WHAT THE EXERCISE ASKS:
Both the line containing "pentru Spitalul Judetean" and the line containing "Scrie un comentariu" belong to the span. Output exactly that span from the listing below, and nothing outside it.

MATERIALS PROVIDED:
[Start of section]
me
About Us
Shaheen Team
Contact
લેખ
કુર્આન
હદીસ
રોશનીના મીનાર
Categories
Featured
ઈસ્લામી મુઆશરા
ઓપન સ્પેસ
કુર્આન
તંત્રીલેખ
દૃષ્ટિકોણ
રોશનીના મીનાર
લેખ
[End of section]
[Start of section]
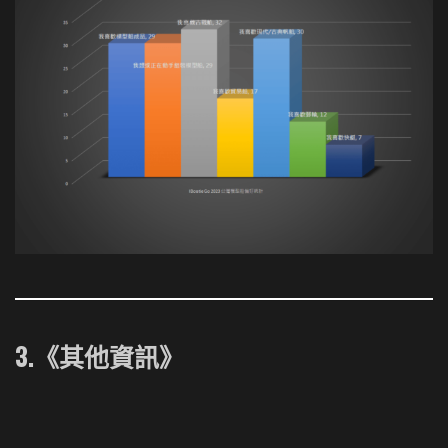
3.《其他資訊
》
[End of section]
[Start of section]
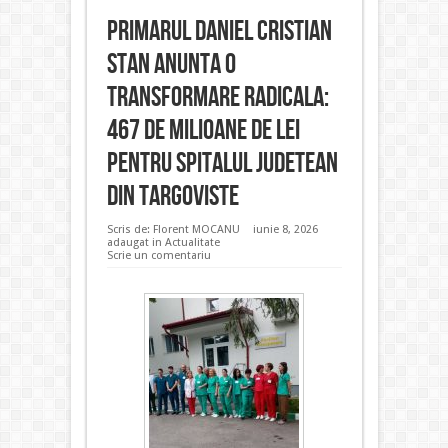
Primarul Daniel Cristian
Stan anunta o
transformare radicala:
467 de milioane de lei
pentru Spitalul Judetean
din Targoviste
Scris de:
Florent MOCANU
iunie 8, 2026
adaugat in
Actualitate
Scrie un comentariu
[End of section]
WRITTEN RESPONSE:
pentru Spitalul Judetean
din Targoviste
Scris de:
Florent MOCANU
iunie 8, 2026
adaugat in
Actualitate
Scrie un comentariu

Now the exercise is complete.